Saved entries
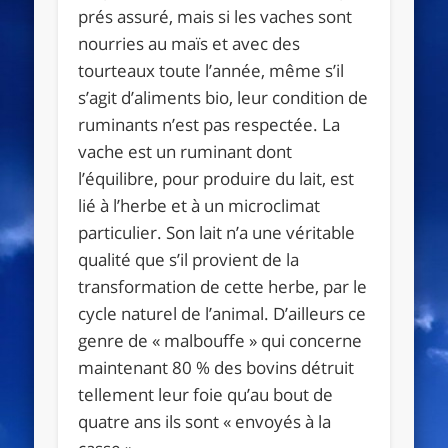
prés assuré, mais si les vaches sont
nourries au maïs et avec des
tourteaux toute l’année, même s’il
s’agit d’aliments bio, leur condition de
ruminants n’est pas respectée. La
vache est un ruminant dont
l’équilibre, pour produire du lait, est
lié à l’herbe et à un microclimat
particulier. Son lait n’a une véritable
qualité que s’il provient de la
transformation de cette herbe, par le
cycle naturel de l’animal. D’ailleurs ce
genre de « malbouffe » qui concerne
maintenant 80 % des bovins détruit
tellement leur foie qu’au bout de
quatre ans ils sont « envoyés à la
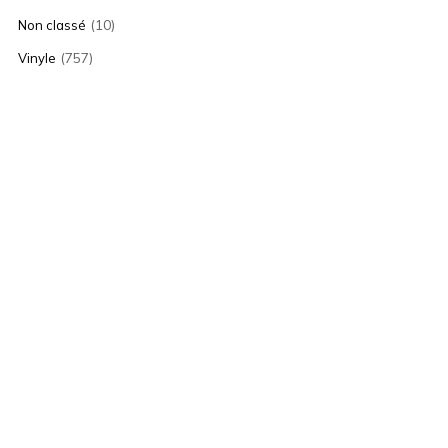
(10)
Non classé
(757)
Vinyle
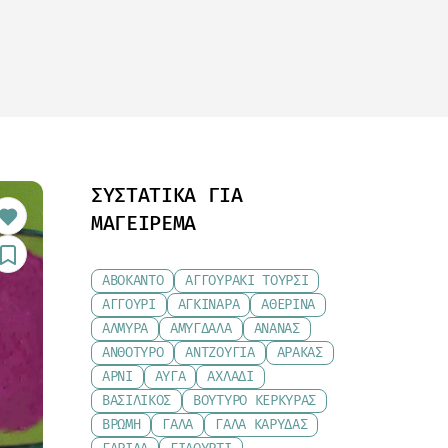
ΣΥΣΤΑΤΙΚΆ ΓΙΑ
ΜΑΓΕΊΡΕΜΑ
ΑΒΟΚΆΝΤΟ
ΑΓΓΟΥΡΆΚΙ ΤΟΥΡΣΊ
ΑΓΓΟΎΡΙ
ΑΓΚΙΝΆΡΑ
ΑΘΕΡΊΝΑ
ΑΛΜΎΡΑ
ΑΜΎΓΔΑΛΑ
ΑΝΑΝΆΣ
ΑΝΘΌΤΥΡΟ
ΑΝΤΖΟΎΓΙΑ
ΑΡΑΚΆΣ
ΑΡΝΊ
ΑΥΓΆ
ΑΧΛΆΔΙ
ΒΑΣΙΛΙΚΌΣ
ΒΟΎΤΥΡΟ ΚΕΡΚΎΡΑΣ
ΒΡΏΜΗ
ΓΆΛΑ
ΓΆΛΑ ΚΑΡΎΔΑΣ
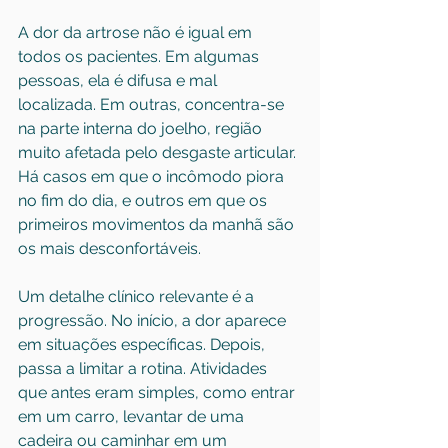
A dor da artrose não é igual em 
todos os pacientes. Em algumas 
pessoas, ela é difusa e mal 
localizada. Em outras, concentra-se 
na parte interna do joelho, região 
muito afetada pelo desgaste articular. 
Há casos em que o incômodo piora 
no fim do dia, e outros em que os 
primeiros movimentos da manhã são 
os mais desconfortáveis.
Um detalhe clínico relevante é a 
progressão. No início, a dor aparece 
em situações específicas. Depois, 
passa a limitar a rotina. Atividades 
que antes eram simples, como entrar 
em um carro, levantar de uma 
cadeira ou caminhar em um 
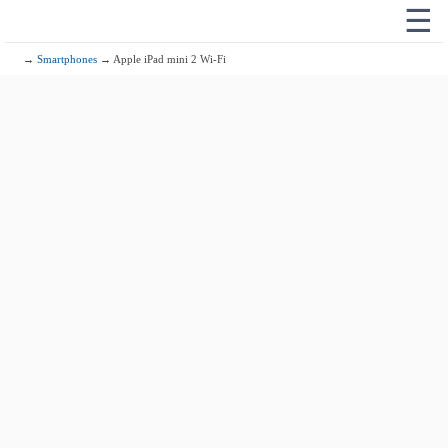
☰
→
Smartphones
→ Apple iPad mini 2 Wi-Fi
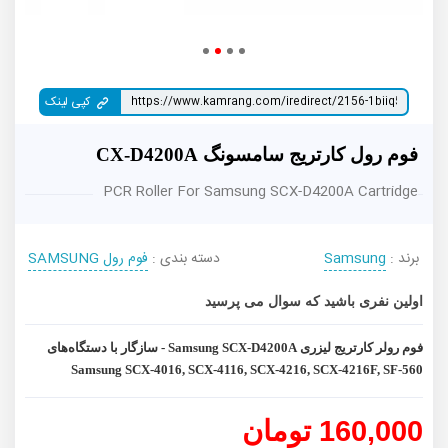
کپی لینک
فوم رول کارتریج سامسونگ CX-D4200A
PCR Roller For Samsung SCX-D4200A Cartridge
برند :
Samsung
دسته بندی :
فوم رول SAMSUNG
اولین نفری باشید که سوال می پرسید
فوم رولر کارتریج لیزری Samsung SCX-D4200A - سازگار با دستگاه‌های
Samsung SCX-4016, SCX-4116, SCX-4216, SCX-4216F, SF-560
160,000 تومان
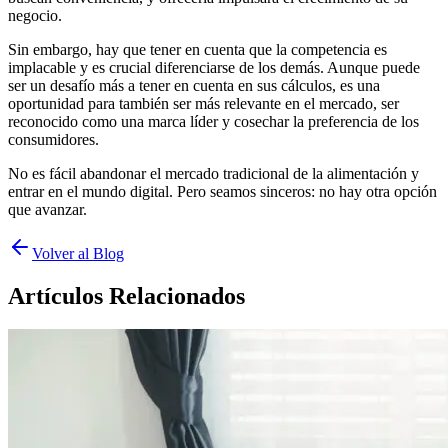
negocio.
Sin embargo, hay que tener en cuenta que la competencia es
implacable y es crucial diferenciarse de los demás. Aunque puede
ser un desafío más a tener en cuenta en sus cálculos, es una
oportunidad para también ser más relevante en el mercado, ser
reconocido como una marca líder y cosechar la preferencia de los
consumidores.
No es fácil abandonar el mercado tradicional de la alimentación y
entrar en el mundo digital. Pero seamos sinceros: no hay otra opción
que avanzar.
Volver al Blog
Artículos Relacionados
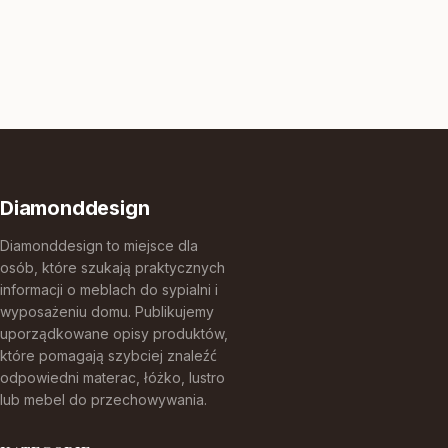
Diamonddesign
Diamonddesign to miejsce dla
osób, które szukają praktycznych
informacji o meblach do sypialni i
wyposażeniu domu. Publikujemy
uporządkowane opisy produktów,
które pomagają szybciej znaleźć
odpowiedni materac, łóżko, lustro
lub mebel do przechowywania.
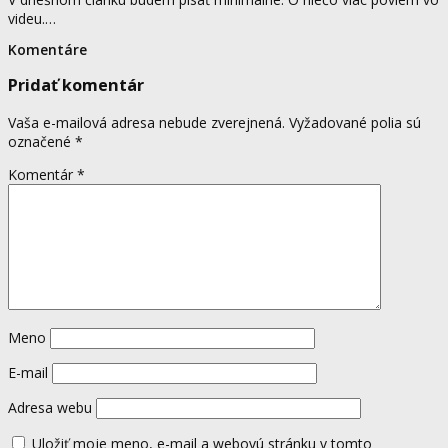
videu.…
Komentáre
Pridať komentár
Vaša e-mailová adresa nebude zverejnená.
Vyžadované polia sú
označené
*
Komentár
*
Meno
E-mail
Adresa webu
Uložiť moje meno, e-mail a webovú stránku v tomto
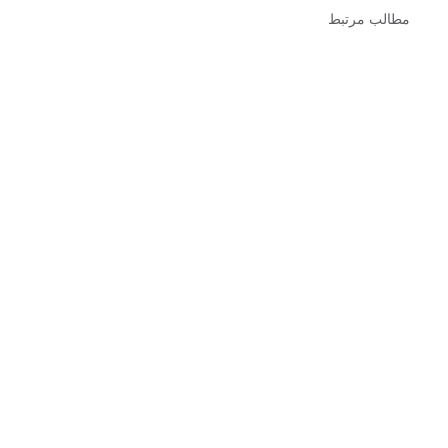
مطالب مرتبط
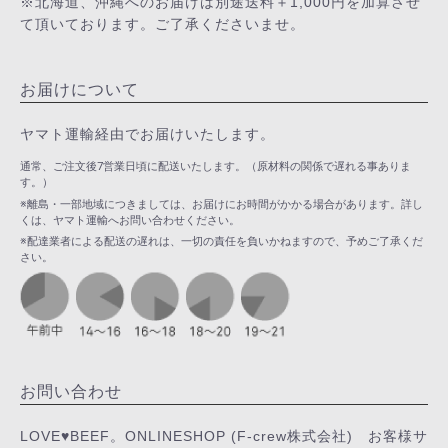
※北海道、沖縄へのお届けは別途送料＋1,000円を加算させ
て頂いております。ご了承くださいませ。
お届けについて
ヤマト運輸経由でお届けいたします。
通常、ご注文後7営業日頃に配送いたします。（原材料の関係で遅れる事ありま
す。）
※離島・一部地域につきましては、お届けにお時間がかかる場合があります。詳し
くは、ヤマト運輸へお問い合わせください。
※配達業者による配送の遅れは、一切の責任を負いかねますので、予めご了承くだ
さい。
お問い合わせ
LOVE♥BEEF。ONLINESHOP (F-crew株式会社) お客様サ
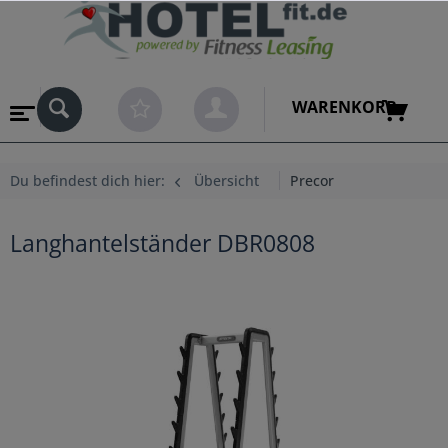
WARENKORB
Du befindest dich hier:
Übersicht
Precor
Langhantelständer DBR0808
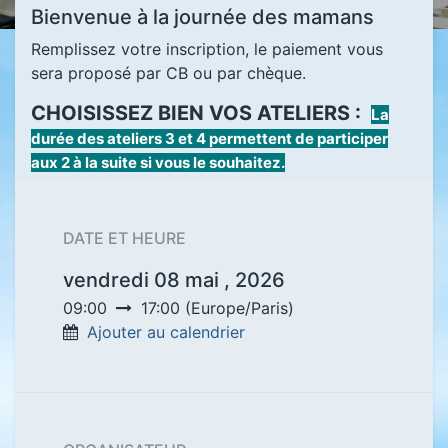
Bienvenue à la journée des mamans
Remplissez votre inscription, le paiement vous
sera proposé par CB ou par chèque.
CHOISISSEZ BIEN VOS ATELIERS :
La
durée des ateliers 3 et 4 permettent de participer
aux 2 à la suite si vous le souhaitez.
DATE ET HEURE
vendredi 08 mai , 2026
09:00
17:00
(
Europe/Paris
)
Ajouter au calendrier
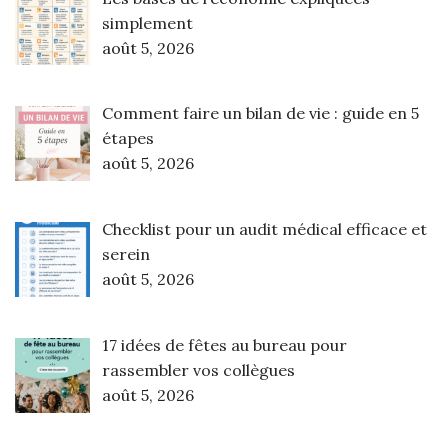
simplement
août 5, 2026
Comment faire un bilan de vie : guide en 5
étapes
août 5, 2026
Checklist pour un audit médical efficace et
serein
août 5, 2026
17 idées de fêtes au bureau pour
rassembler vos collègues
août 5, 2026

TASK:
Search the entries for the string "cuenta" and copy each line where it occurs.

FINISHED TASK:
Sin embargo, hay que tener en cuenta que la competencia es
ser un desafío más a tener en cuenta en sus cálculos, es una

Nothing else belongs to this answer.